**Problem description:**
Starting with the line that contains "のご都合のよい日をご指定" and stopping after the line that contains "キッドボックス ウェブショップ", copy the entries below exactly. Include nothing else.

**Available data:**

--

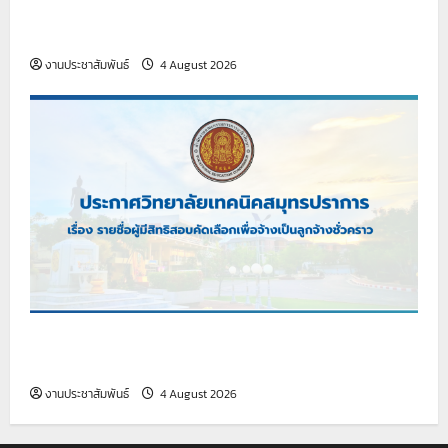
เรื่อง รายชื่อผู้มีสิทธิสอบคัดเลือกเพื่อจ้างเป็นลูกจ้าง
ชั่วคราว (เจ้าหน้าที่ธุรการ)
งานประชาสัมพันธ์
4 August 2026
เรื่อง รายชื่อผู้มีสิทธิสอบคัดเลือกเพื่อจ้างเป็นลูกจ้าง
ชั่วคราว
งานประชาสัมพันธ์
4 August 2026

--

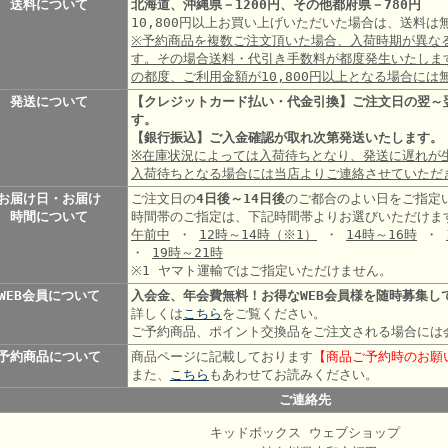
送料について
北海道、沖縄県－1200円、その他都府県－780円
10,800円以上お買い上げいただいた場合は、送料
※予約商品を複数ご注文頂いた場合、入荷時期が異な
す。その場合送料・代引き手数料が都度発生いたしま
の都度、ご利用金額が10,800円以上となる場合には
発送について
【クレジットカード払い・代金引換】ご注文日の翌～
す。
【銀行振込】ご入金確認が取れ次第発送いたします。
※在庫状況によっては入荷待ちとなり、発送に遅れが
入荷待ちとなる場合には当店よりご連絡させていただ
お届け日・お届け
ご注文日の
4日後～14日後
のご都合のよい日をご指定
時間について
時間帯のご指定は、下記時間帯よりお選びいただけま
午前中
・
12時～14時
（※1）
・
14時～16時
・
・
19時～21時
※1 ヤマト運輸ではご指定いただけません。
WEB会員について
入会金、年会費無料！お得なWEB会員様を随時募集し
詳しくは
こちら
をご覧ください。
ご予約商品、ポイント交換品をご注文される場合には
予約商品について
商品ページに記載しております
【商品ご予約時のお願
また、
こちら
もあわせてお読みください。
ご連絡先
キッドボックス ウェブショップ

--

**Answer for this exercise:**
のご都合のよい日をご指定
時間について
時間帯のご指定は、下記時間帯よりお選びいただけま
午前中
・
12時～14時
（※1）
・
14時～16時
・
・
19時～21時
※1 ヤマト運輸ではご指定いただけません。
WEB会員について
入会金、年会費無料！お得なWEB会員様を随時募集し
詳しくは
こちら
をご覧ください。
ご予約商品、ポイント交換品をご注文される場合には
予約商品について
商品ページに記載しております
【商品ご予約時のお願
また、
こちら
もあわせてお読みください。
ご連絡先
キッドボックス ウェブショップ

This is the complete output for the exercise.